Das Durchwühlen des Grundes nach Fressbarem wie Larven, Muscheln, Würmer (Zoobenthos) setzt gebundene Nährstoffe immer wieder frei, Wasserpflanzen werden ausgerissen und sedimentiert. Deren Wachstum stagniert und ihre wichtige Filterleistung und Sauerstoffproduktion fehlt dem See. Beliebtes Anfüttern und die Ausscheidungen sorgen ebenso für einen Nährstoffzuwachs. Bei meinen Tauchgängen habe ich immer wieder derartige Wühlplätze sehen können. Sie gleichen eher Mondlandschaften. Der nicht unerhebliche Einfluss der Karpfenfische auf das ökologische System ist nicht von der Hand zu weisen. Dennoch kann und werde ich nicht den Fisch verteufeln. Er geht nur seiner Bestimmung nach. Die eigentliche Ursache ist im Handeln von uns Menschen zu suchen.

Kapitale Karpfen

Eine Unterwasserbegegnung mit diesen scheuen Fischen ist für uns Taucher allerdings ein nachhaltiges Erlebnis. Das kann ich nicht verhehlen. Bevor man in Sichtweite zueinander kommt, hat der Karpfen unser Blubbern gehört und entscheidet für sich zu bleiben oder mit einem kräftigen Schlag der Schwanzflosse im Grün des Sees zu verschwinden. In künstlichen Tauchgewässern wie Steinbrüchen werden Karpfen neben Stören gern auch zur Steigerung der Gewässerattraktivität  eingesetzt. Auch hier kann man auf eine weitere Zuchtform des Karpfens, dem Farbkarpfen (Koi) treffen.

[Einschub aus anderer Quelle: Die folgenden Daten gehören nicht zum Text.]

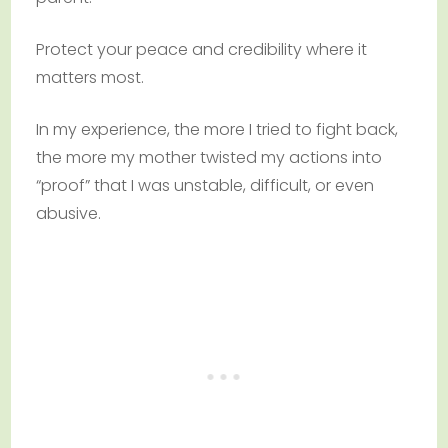
Protect your peace and credibility where it
matters most.
In my experience, the more I tried to fight back,
the more my mother twisted my actions into
“proof” that I was unstable, difficult, or even
abusive.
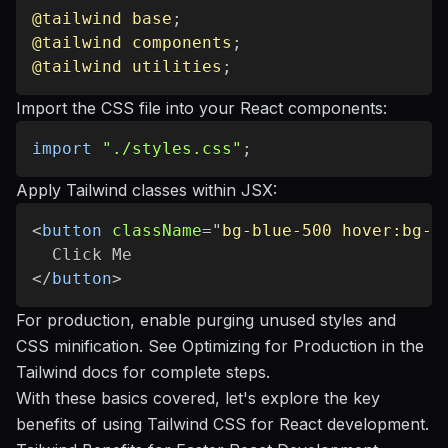
@tailwind
 base
;
@tailwind
 components
;
@tailwind
 utilities
;
Import the CSS file into your React components:
import
"./styles.css"
;
Apply Tailwind classes within JSX:
<
button
className
=
"
bg-blue-500 hover:bg-b
</
button
>
For production, enable purging unused styles and
CSS minification. See
Optimizing for Production
in the
Tailwind docs for complete steps.
With these basics covered, let's explore the key
benefits of using Tailwind CSS for React development.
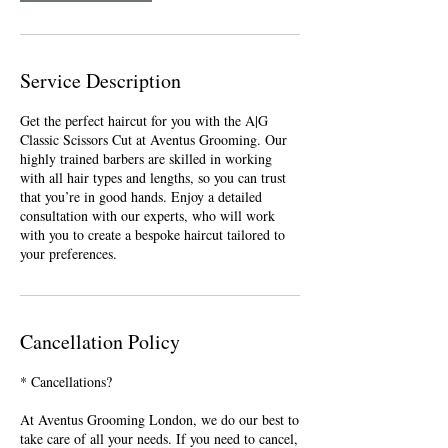
Service Description
Get the perfect haircut for you with the A|G
Classic Scissors Cut at Aventus Grooming. Our
highly trained barbers are skilled in working
with all hair types and lengths, so you can trust
that you’re in good hands. Enjoy a detailed
consultation with our experts, who will work
with you to create a bespoke haircut tailored to
your preferences.
Cancellation Policy
* Cancellations?
At Aventus Grooming London, we do our best to
take care of all your needs. If you need to cancel,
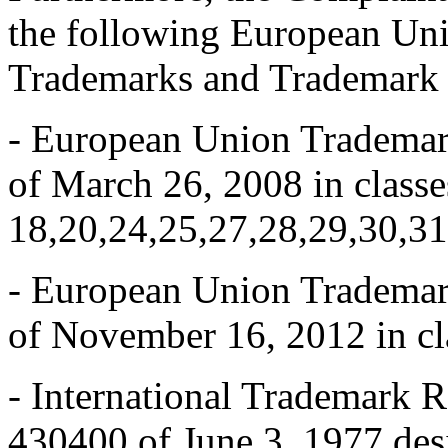
the following European Uni
Trademarks and Trademark R
- European Union Tradem
of March 26, 2008 in classes
18,20,24,25,27,28,29,30,31
- European Union Tradem
of November 16, 2012 in cl
- International Trademark
430400 of June 3, 1977 des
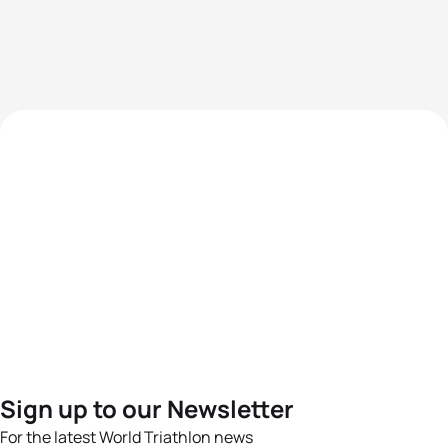
Sign up to our Newsletter
For the latest World Triathlon news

Farbkarpfen (Koi) im Steinbruch

Ein markantes Merkmal des Karpfens sind die beiden Barteln an der Oberlippe des Mauls, mit deren Hilfe  Nahrung im Boden aufgespürt wird.  Das Maul lässt sich mehrere Zentimeter rüsselartig ausfahren und saugt gefundenes Futter staubsaugergleich ein.

Von Mai-Juli ziehen die geschlechtsreifen Weibchen (Rogener) und Männchen (Milchner) in das warme Flachwasser zum Laichen. Während des Liebesreigens stößt das Weibchen ca. 1 Millionen Eier aus, die unmittelbar vom Männchen im Wasser besamt werden. Die befruchteten Eier haften eine Woche an Wasserpflanzen bevor die kleinen Fischlarven schlüpfen.